Edgar Andrew había nacido el 28 de marzo de 1895 en una estancia cercana a Río Cuarto y, con apenas 16 años, fue enviado a Inglaterra para continuar su formación académica, siguiendo la tradición familiar. Sin embargo, su destino cambiaría de forma inesperada.
En un principio, Edgar Andrew tenía previsto viajar a Estados Unidos a bordo de otro barco, el Oceanic, pero una huelga de trabajadores obligó a reorganizar los viajes y fue trasladado, sin costo adicional, al Titanic. Ese cambio de pasaje resultó determinante.
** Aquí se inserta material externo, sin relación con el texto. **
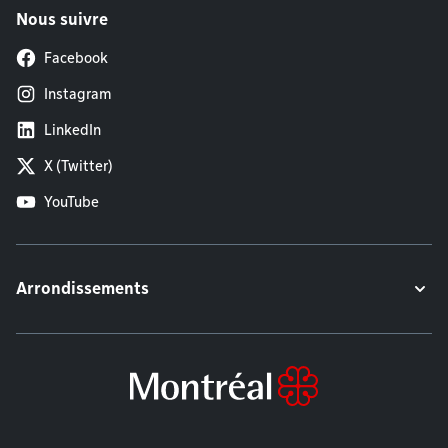
Nous suivre
Facebook
Instagram
LinkedIn
X (Twitter)
YouTube
Arrondissements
Su viaje tenía un motivo especial: asistir a la boda de su hermano mayor, Alfredo Andrew, quien además le había conseguido una oportunidad laboral en ese país. Antes de partir, Edgar Andrew escribió una carta a una amiga en Buenos Aires en la que expresó un presentimiento inquietante sobre el viaje.
El Titanic zarpó desde Southampton el 10 de abril de 1912 y cuatro días después impactó contra un iceberg. En menos de tres horas, el barco se hundió. Edgar Andrew, quien viajaba en segunda clase, figura en los registros como desaparecido, aunque se presume que murió ahogado.
Años más tarde, la historia de Edgar Andrew cobró mayor relevancia tras el hallazgo de su valija, que contenía 51 objetos personales en perfecto estado de conservación, entre cartas, libros y pertenencias identificadas con sus iniciales.
Su historia forma parte de las tantas vidas que quedaron truncadas en la tragedia y hoy se mantiene viva en el Museo del Carruaje de Villa General Belgrano, donde se exhiben documentos y objetos que recuerdan su paso por el barco más famoso del siglo XX.